It is common that large corporate groups seek to take advantage of relief provided by ASIC to reduce both the regulatory compliance burden and the cost burden of managing a large group by relieving certain wholly-owned subsidiaries from the requirement to prepare and lodge financial statements.

WHEN IS THE LODGMENT DEADLINE?

It is important that if you are considering applying for relief, that you start the process early to ensure that all of the lodgments are done before the lodgment deadline.

For companies with a financial year which ends on:

  •  31 December of each year:  Your documents must be lodged with ASIC prior to 31 December 2015.
  • 30 June of each year: Your documents must lodge your documents prior to 30 June 2016.  

WHICH ENTITIES WITHIN A CORPORATE GROUP ARE ELIGIBLE?

If your corporate group consists of:

  •  public companies limited by shares;
  •  public companies limited by guarantee; or
  •  large proprietary companies (subject to certain exemptions),

and where the entities are not controlled by a foreign company and are wholly owned by a parent entity, your group may be eligible to apply for relief under ASIC Class Order 98/1418 (ASIC Class Order).

WHAT IS THE BENEFIT OF THE RELIEF?

The ASIC Class Order is designed to provide relief to wholly-owned entities from preparing and lodging financial accounts.  This is achieved by a deed of cross guarantee between a parent company and one or more of its wholly-owned subsidiaries.

Further, the liabilities of an entity may be satisfied by using the “group resources” rather than just the resources of the company itself.

DISADVANTAGES OF APPLYING FOR RELIEF?

Each entity within the group must consider whether or not it is in the best interests of that entity to be a party to the deed. 

Because the deed of cross-guarantee results in a parent company and its subsidiaries as being recognised as a single legal entity, liability is no longer limited to the individual subsidiaries themselves, and in some instances creditors will have rights to the assets of the parent company and other subsidiaries in an event of insolvency.

It is therefore imperative that corporate groups only execute a deed cross guarantee when they are confident that an insolvency event will not occur and that they “opt out” (using the specific process set out by ASIC) if they believe one has the potential to arise.

WHAT HAPPENS IF A STEP IS MISSED?

In ASIC's view, a failure to satisfy any of the conditions of the relief for a financial year means that the subsidiary cannot take advantage of the relief for that financial year.

If documents are not lodged, not executed correctly, contain errors in respect of parties names or ACNs etc, there is a risk that the company cannot not rely on the Class Order relief for the relevant year and possibly for relief for future financial years, and would need to lodge individual statutory accounts for that financial year. 

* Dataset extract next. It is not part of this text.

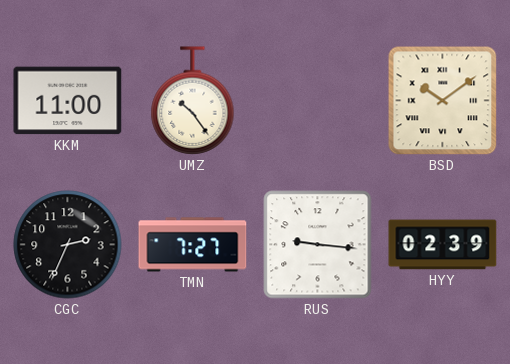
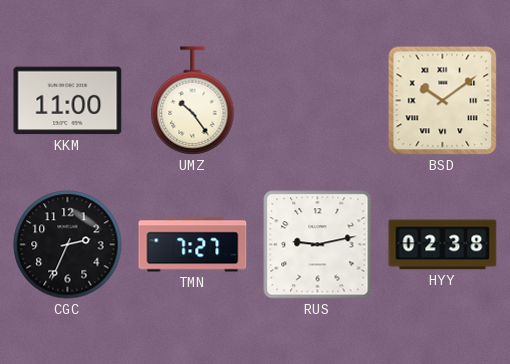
RUS: 9:16 -> 9:13
HYY: 02:39 -> 02:38
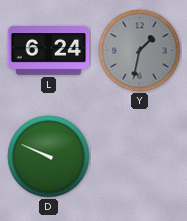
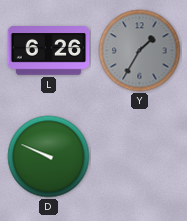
L: 6:24 -> 6:26
Y: 1:32 -> 1:35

This can be an expensive exercise and one which will usually only be discovered after the deadline for the subsidiary to lodge individual statutory accounts will also have passed.

CHECK LIST FOR APPLYING FOR RELIEF?

In order to rely upon ASIC Class Order 98/1418, the following will need to be satisfied:

  • There is a correctly executed and certified deed of cross guarantee in the form of the relevant proforma deed (PF 24)?  (Note: it is important to check ACNs, names of companies that a party to the deed etc. to ensure they are correct, that an alternative trustee is named and that only wholly owned entities are part of the closed group and party to the deed).
  • The documents have been certified by a legal practitioner with a current practising certificate? 
  • Have solvency statements been prepared for the entities and do they reference the deed and each of the parties to the deed?
  • Have the documents been lodged with ASIC on time (before 31 December or before 30 June)?
  • Have the wholly owned entities each lodged an “opt-in” notice within four months of the end of the first financial year that relief is required?